Dr. Christopher Clary, Professor of Political Science at University of Albany took a swipe at Donald Trump and said that America under the current President is "going through a mental health crisis". It doesn't know "what it is thinking at the moment and the directions are unclear". Dr. Clary said it in a response to the question whether "external actors" like US, UK could play a role in resolving the India-Pakistan issue.
Imran Khan, the current Prime Minister of Pakistan is seen as a modern politician who is development oriented by many. Because of his education in the west and a career in cricket of global recognition, his supporters have pinned high hopes on him. However, French Political Scientist Christophe Jafferlot has a different view.
"Remember, the current Prime Minister of Pakistan is not only a populist but also an Islamist. I am not sure whether Indian Prime Minister would be comfortable with someone who shared stage with Lashkar", said Dr. Jafferlot.
The role of China is crucial in South Asia as it is not only an economic behemoth but has been aggressively flexing its foreign policy muscles.

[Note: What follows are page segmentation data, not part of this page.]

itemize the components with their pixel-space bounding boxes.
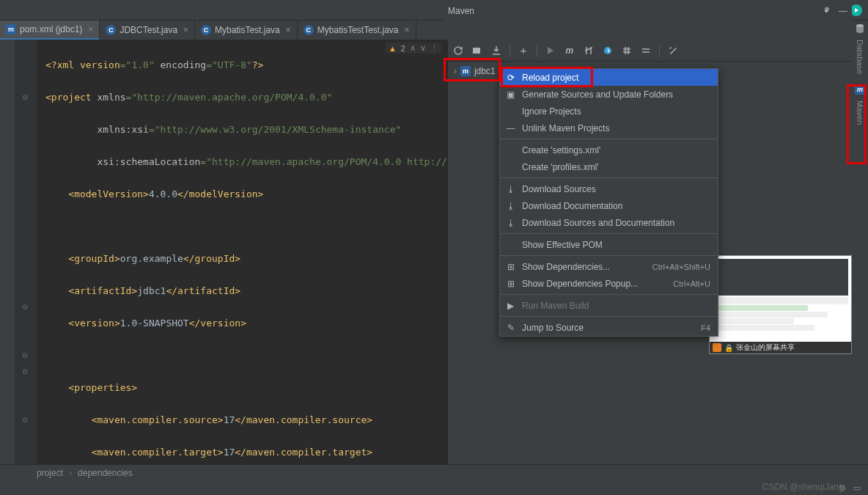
editor-tabs: m pom.xml (jdbc1) × C JDBCTest.java × C … (0, 21, 868, 40)
warning-icon: ▲ (389, 44, 397, 53)
graph-icon: ⊞ (505, 279, 516, 289)
pencil-icon: ✎ (505, 323, 516, 333)
menu-item-create-profiles[interactable]: Create 'profiles.xml' (500, 158, 718, 175)
more-icon[interactable]: ⋮ (430, 43, 438, 53)
java-class-icon: C (106, 25, 116, 35)
editor: ▲ 2 ∧ ∨ ⋮ ⊖ ⊖⊖⊖ ⊖⊖ ⊖⊖ <?xml version="1.0… (15, 40, 447, 464)
tab-label: MybatisTestTest.java (317, 25, 399, 35)
left-gutter-strip (0, 40, 15, 464)
tab-jdbctest[interactable]: C JDBCTest.java × (100, 21, 195, 40)
maven-context-menu: ⟳Reload project ▣Generate Sources and Up… (499, 68, 718, 337)
breadcrumb-item[interactable]: project (37, 468, 63, 478)
database-tab[interactable]: Database (854, 34, 866, 80)
project-name: jdbc1 (474, 66, 496, 76)
offline-icon[interactable] (602, 45, 614, 56)
menu-separator (500, 233, 718, 234)
menu-item-unlink-projects[interactable]: —Unlink Maven Projects (500, 120, 718, 136)
memory-indicator[interactable]: ▭ (853, 483, 861, 493)
code-content[interactable]: <?xml version="1.0" encoding="UTF-8"?> <… (37, 40, 447, 464)
close-icon[interactable]: × (183, 25, 188, 35)
download-icon[interactable] (490, 45, 502, 56)
tab-pom-xml[interactable]: m pom.xml (jdbc1) × (0, 21, 100, 40)
database-icon (855, 23, 865, 34)
menu-item-download-docs[interactable]: ⭳Download Documentation (500, 197, 718, 214)
collapse-icon[interactable] (621, 45, 633, 56)
chevron-up-icon[interactable]: ∧ (410, 43, 416, 53)
maven-tab[interactable]: Maven (854, 95, 866, 131)
code-editor[interactable]: ⊖ ⊖⊖⊖ ⊖⊖ ⊖⊖ <?xml version="1.0" encoding… (15, 40, 447, 464)
graph-icon: ⊞ (505, 262, 516, 272)
gear-icon[interactable] (821, 6, 831, 16)
minus-icon: — (505, 123, 516, 133)
maven-toolbar: + m (448, 40, 868, 62)
menu-item-reload-project[interactable]: ⟳Reload project (500, 69, 718, 86)
inspection-widget[interactable]: ▲ 2 ∧ ∨ ⋮ (386, 43, 441, 54)
watermark: CSDN @shenqiJang. (762, 482, 846, 492)
svg-rect-4 (473, 48, 480, 54)
m-icon[interactable]: m (564, 45, 575, 56)
download-icon: ⭳ (505, 218, 516, 228)
close-icon[interactable]: × (286, 25, 291, 35)
main-area: ▲ 2 ∧ ∨ ⋮ ⊖ ⊖⊖⊖ ⊖⊖ ⊖⊖ <?xml version="1.0… (0, 40, 868, 464)
java-class-icon: C (201, 25, 211, 35)
share-label: 张金山的屏幕共享 (736, 342, 795, 353)
close-icon[interactable]: × (405, 25, 410, 35)
menu-separator (500, 177, 718, 178)
screen-share-thumbnail[interactable]: 🔒 张金山的屏幕共享 (709, 255, 852, 354)
share-caption-bar: 🔒 张金山的屏幕共享 (710, 342, 851, 353)
run-icon[interactable] (545, 45, 556, 56)
add-icon[interactable]: + (518, 45, 529, 56)
menu-separator (500, 316, 718, 317)
breadcrumb-item[interactable]: dependencies (78, 468, 133, 478)
close-icon[interactable]: × (88, 24, 93, 34)
breadcrumb-separator: › (69, 468, 72, 478)
expand-icon[interactable] (640, 45, 652, 56)
menu-item-download-sources[interactable]: ⭳Download Sources (500, 180, 718, 197)
menu-item-effective-pom[interactable]: Show Effective POM (500, 236, 718, 253)
breadcrumb-bar: project › dependencies (0, 464, 868, 480)
maven-panel-title: Maven (448, 6, 474, 16)
maven-icon: m (855, 84, 865, 95)
folder-gear-icon: ▣ (505, 89, 516, 100)
svg-point-6 (856, 24, 864, 27)
avatar-icon (713, 343, 721, 352)
menu-separator (500, 255, 718, 256)
right-tool-strip: Database m Maven (852, 21, 868, 464)
tab-mybatistesttest[interactable]: C MybatisTestTest.java × (298, 21, 416, 40)
reload-icon[interactable] (452, 45, 464, 56)
reload-icon: ⟳ (505, 73, 516, 83)
menu-item-show-deps-popup[interactable]: ⊞Show Dependencies Popup...Ctrl+Alt+U (500, 275, 718, 292)
menu-item-create-settings[interactable]: Create 'settings.xml' (500, 142, 718, 158)
menu-item-jump-source[interactable]: ✎Jump to SourceF4 (500, 319, 718, 336)
chevron-down-icon[interactable]: ∨ (420, 43, 426, 53)
menu-item-ignore-projects[interactable]: Ignore Projects (500, 103, 718, 120)
menu-separator (500, 139, 718, 139)
separator (659, 44, 660, 57)
maven-file-icon: m (6, 24, 16, 34)
skip-tests-icon[interactable] (583, 45, 595, 56)
download-icon: ⭳ (505, 201, 516, 211)
tab-label: pom.xml (jdbc1) (20, 24, 82, 34)
minimize-icon[interactable]: — (839, 6, 847, 16)
generate-folders-icon[interactable] (471, 45, 483, 56)
menu-item-show-deps[interactable]: ⊞Show Dependencies...Ctrl+Alt+Shift+U (500, 258, 718, 275)
expand-arrow-icon[interactable]: › (454, 66, 457, 76)
java-class-icon: C (304, 25, 314, 35)
tab-mybatistest[interactable]: C MybatisTest.java × (195, 21, 298, 40)
separator (510, 44, 510, 57)
maven-module-icon: m (460, 66, 471, 76)
download-icon: ⭳ (505, 184, 516, 194)
settings-icon[interactable] (667, 45, 679, 56)
gutter: ⊖ ⊖⊖⊖ ⊖⊖ ⊖⊖ (15, 40, 37, 464)
codewithme-icon[interactable] (850, 4, 862, 16)
lock-icon: 🔒 (724, 344, 733, 352)
separator (537, 44, 537, 57)
menu-item-download-both[interactable]: ⭳Download Sources and Documentation (500, 214, 718, 231)
tab-label: JDBCTest.java (119, 25, 177, 35)
menu-separator (500, 294, 718, 295)
tab-label: MybatisTest.java (215, 25, 280, 35)
play-icon: ▶ (505, 301, 516, 311)
menu-item-run-maven: ▶Run Maven Build (500, 297, 718, 314)
warning-count: 2 (401, 44, 405, 53)
menu-item-generate-sources[interactable]: ▣Generate Sources and Update Folders (500, 86, 718, 103)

The ambitious "Belt and Road Initiative" which is a part of wider "China Dream" project has been a concern for India which has opposed BRI.
However, India Prime Minister Modi looks to strengthen ties with China. "Modi has met President Xi Jinping twelve times which is unusual", said Sushant Singh, Deputy Editor of The Indian Express. "In the wake of China-India standoff recently", he said, "None of the so called global powers intervened or took initiative". "Ambassadors of different nations were asking us what was going on there", he added suggesting that India-China are mature enough to take decisions on their own for the betterment of the region.
The tension between India and Pakistan is perennial and complex because of the shared history and the occasional flirting of the west with the two entangled nations. However, India has made a significant progress in terms of economy and influence. Pakistan on the other hand is bedevilled by terrorism and saddled by sluggish economy.
"Before getting its house in order, Pakistan cannot think of changing anything outside. It should work on its relations with Afghanistan and India. Sadly, India too has not played its role properly in the South Asian region", said Dr. Sadia Sulaiman, Assistant Professor, Quiad-i-Azam University, Islamabad.
The panel was moderated by Dr. Rudra Chaudhuri, Senior Lecturer at the Department of War Studies, King's College, London.